Patching the Windows CRT

Stuart has been working on using an allocator for Mozilla which has much better performance characteristics, especially with memory fragmentation and heap growth over time. The allocator he chose is jemalloc, the default allocator for the FreeBSD libc. On Linux, intercepting and replacing malloc is fairly easy, because of the way dynamic symbol loading works. On Windows, however, it is difficult or impossible to intercept and redirect calls to malloc to a custom allocator. So instead of trying to hook to a prebuilt CRT, I spent most of today hacking the Windows C runtime (CRT), replacing the default allocator with jemalloc.

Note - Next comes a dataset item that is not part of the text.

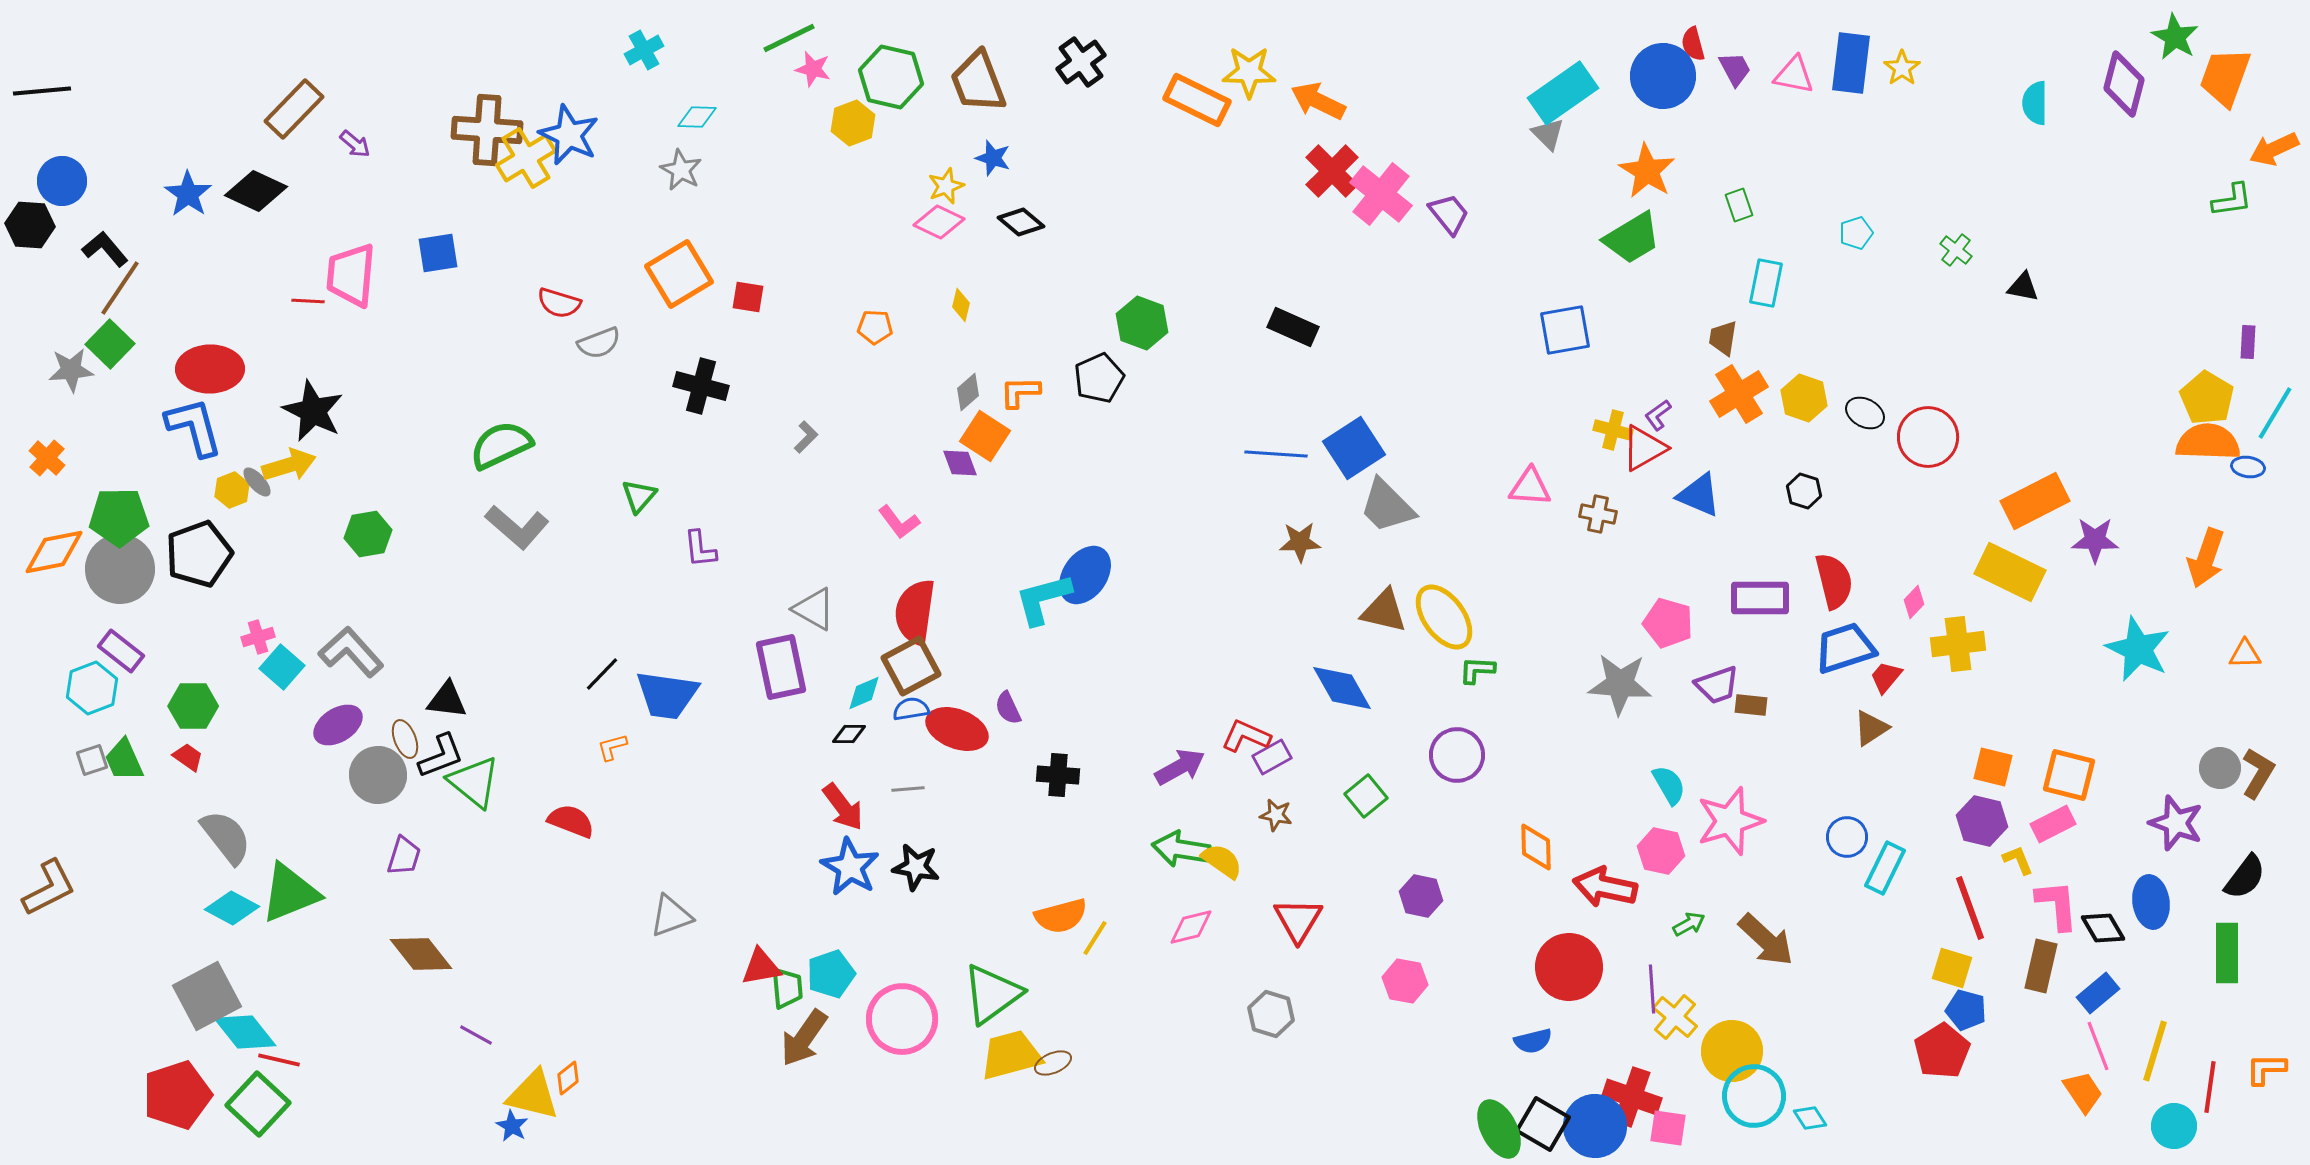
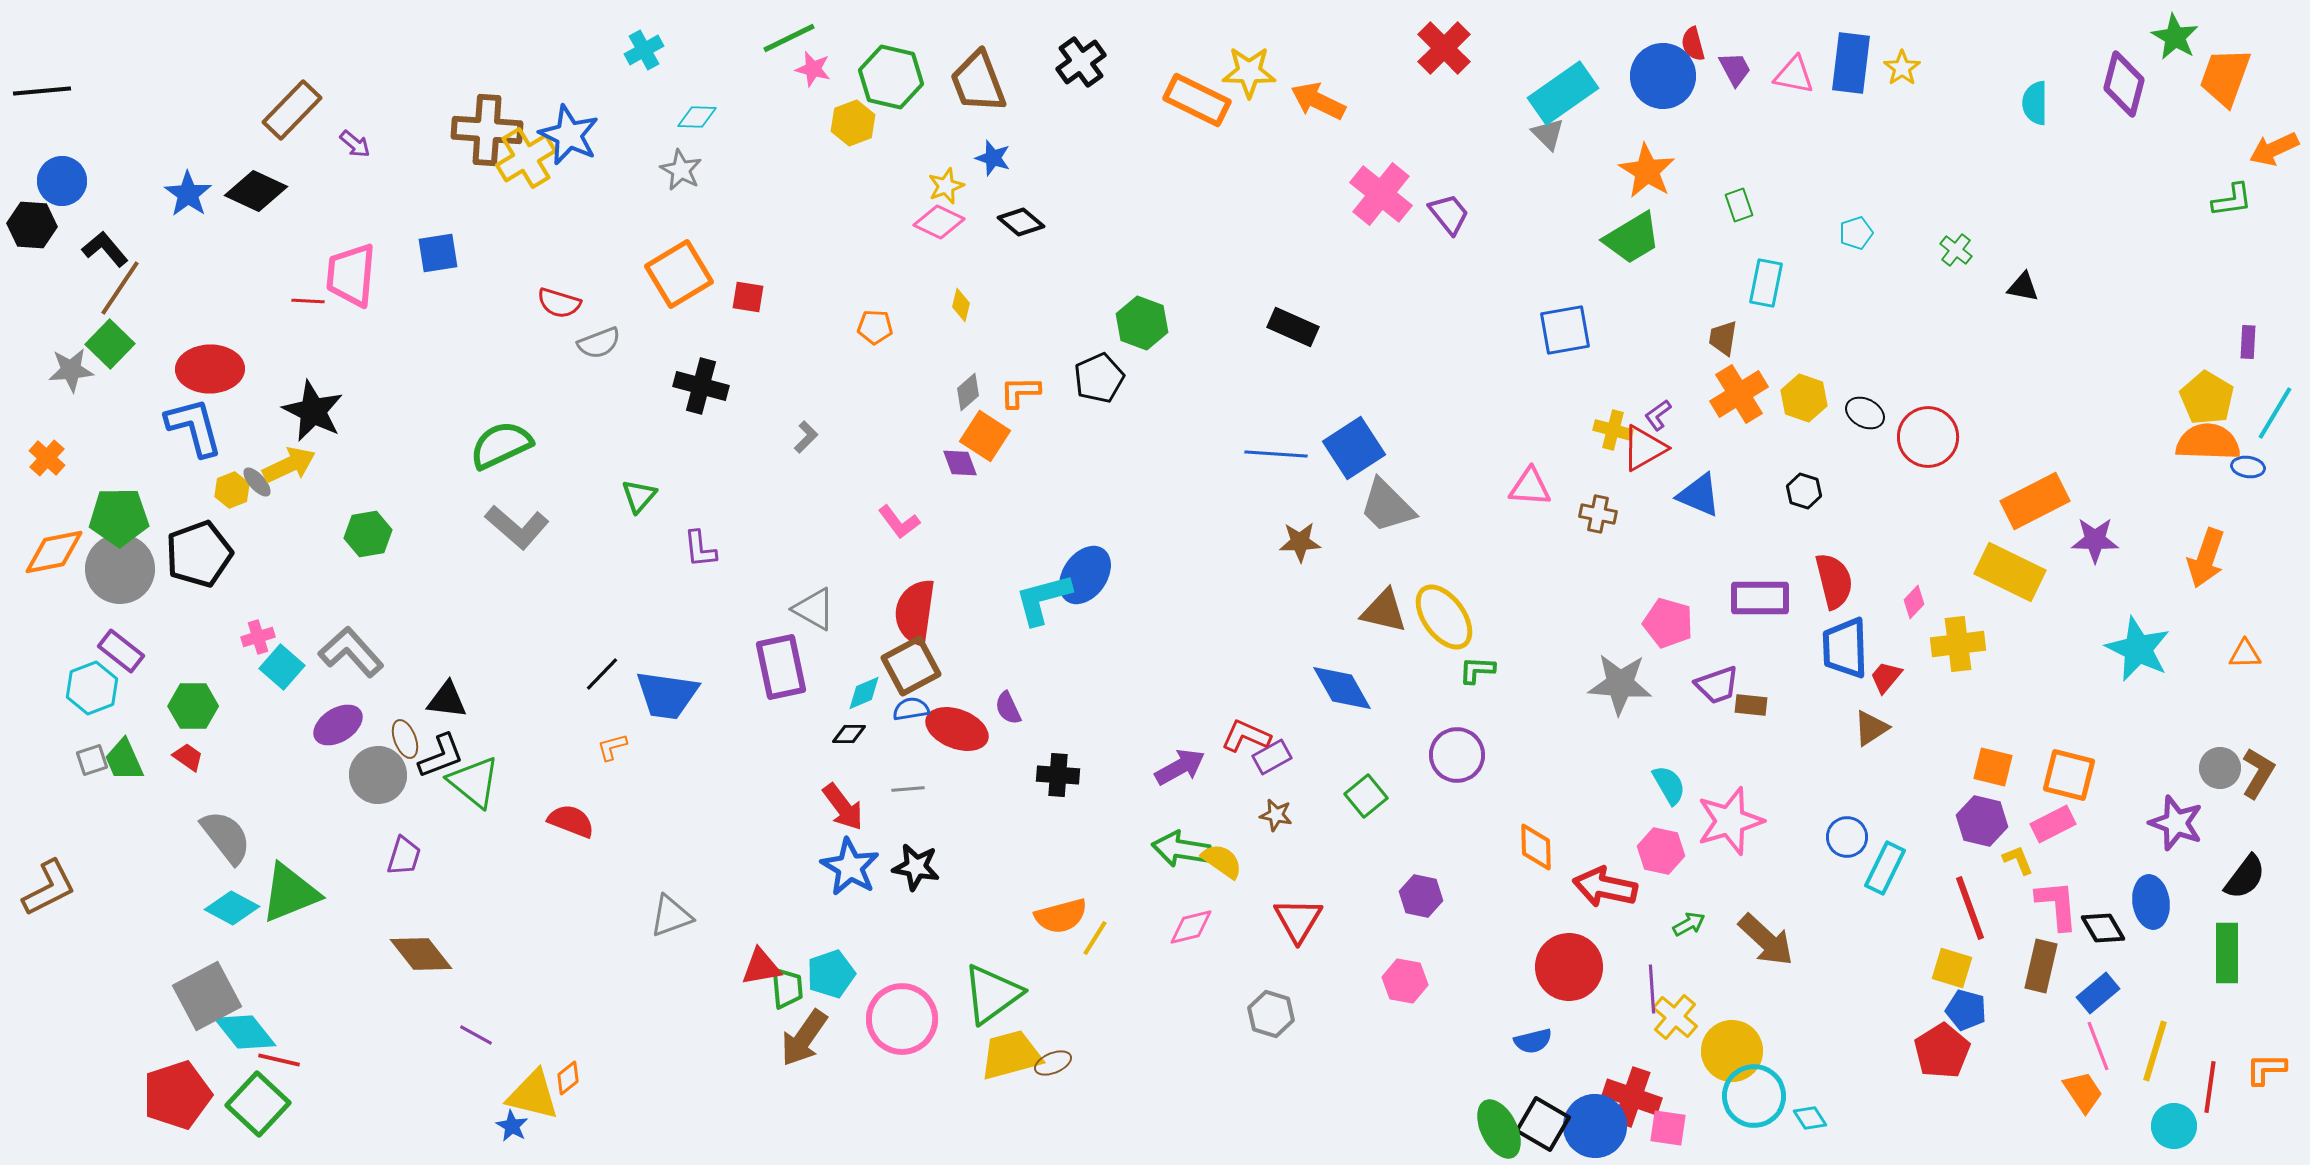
brown rectangle at (294, 109): moved 2 px left, 1 px down
red cross at (1332, 171): moved 112 px right, 123 px up
black hexagon at (30, 225): moved 2 px right
yellow arrow at (289, 465): rotated 8 degrees counterclockwise
blue trapezoid at (1845, 648): rotated 74 degrees counterclockwise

The Windows CRT sources come with VC8 professional edition so any licensed user may hack on them and redistribute the result as part of a larger program. It comes with a mostly-working nmakefile1: I had to disable the code which builds the managed-code CRT because apparently I don’t have the right .NET headers installed. Getting the new jemalloc.c file to build wasn’t that hard, either: it required a few #defines, typedefs, and disabled warnings, but nothing serious. The hardest part about replacing It was figuring out what parts of the original CRT were heap-related and removing them correctly. It was a wild ride, but I think that I have a build of the Windows CRT that works… at least small programs like xpidl and shlibsign work.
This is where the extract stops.